___ DATASET EXTRACT ___

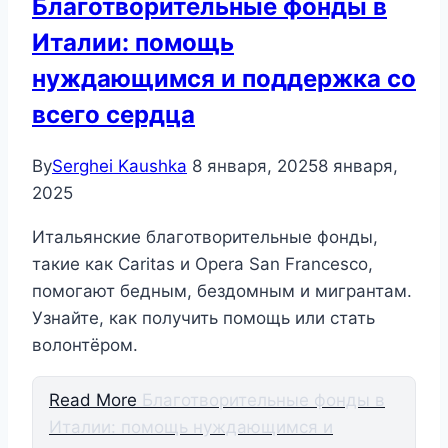
Благотворительные фонды в
Италии: помощь
нуждающимся и поддержка со
всего сердца
By
Serghei Kaushka
8 января, 2025
8 января,
2025
Итальянские благотворительные фонды,
такие как Caritas и Opera San Francesco,
помогают бедным, бездомным и мигрантам.
Узнайте, как получить помощь или стать
волонтёром.
Read More
Благотворительные фонды в
Италии: помощь нуждающимся и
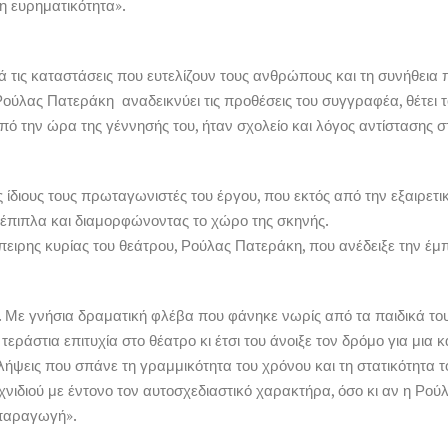
η ευρηματικότητα».
ά τις καταστάσεις που ευτελίζουν τους ανθρώπους και τη συνήθεια π
Ρούλας Πατεράκη αναδεικνύει τις προθέσεις του συγγραφέα, θέτει 
από την ώρα της γέννησής του, ήταν σχολείο και λόγος αντίστασης σ
διους τους πρωταγωνιστές του έργου, που εκτός από την εξαιρετικ
τα έπιπλα και διαμορφώνοντας το χώρο της σκηνής.
 έμπειρης κυρίας του θεάτρου, Ρούλας Πατεράκη, που ανέδειξε την 
 Με γνήσια δραματική φλέβα που φάνηκε νωρίς από τα παιδικά το
εράστια επιτυχία στο θέατρο κι έτσι του άνοιξε τον δρόμο για μια
ήψεις που σπάνε τη γραμμικότητα του χρόνου και τη στατικότητα τ
ιδιού με έντονο τον αυτοσχεδιαστικό χαρακτήρα, όσο κι αν η Ρού
 παραγωγή».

___

INSTRUCTIONS TO FOLLOW: Give back the material word for word, without images.

RESPONSE AREA:
Благотворительные фонды в
Италии: помощь
нуждающимся и поддержка со
всего сердца
By
Serghei Kaushka
8 января, 2025
8 января,
2025
Итальянские благотворительные фонды,
такие как Caritas и Opera San Francesco,
помогают бедным, бездомным и мигрантам.
Узнайте, как получить помощь или стать
волонтёром.
Read More
Благотворительные фонды в
Италии: помощь нуждающимся и
η ευρηματικότητα».
ά τις καταστάσεις που ευτελίζουν τους ανθρώπους και τη συνήθεια π
Ρούλας Πατεράκη αναδεικνύει τις προθέσεις του συγγραφέα, θέτει 
από την ώρα της γέννησής του, ήταν σχολείο και λόγος αντίστασης σ
διους τους πρωταγωνιστές του έργου, που εκτός από την εξαιρετικ
τα έπιπλα και διαμορφώνοντας το χώρο της σκηνής.
 έμπειρης κυρίας του θεάτρου, Ρούλας Πατεράκη, που ανέδειξε την 
 Με γνήσια δραματική φλέβα που φάνηκε νωρίς από τα παιδικά το
εράστια επιτυχία στο θέατρο κι έτσι του άνοιξε τον δρόμο για μια
ήψεις που σπάνε τη γραμμικότητα του χρόνου και τη στατικότητα τ
ιδιού με έντονο τον αυτοσχεδιαστικό χαρακτήρα, όσο κι αν η Ρού
 παραγωγή».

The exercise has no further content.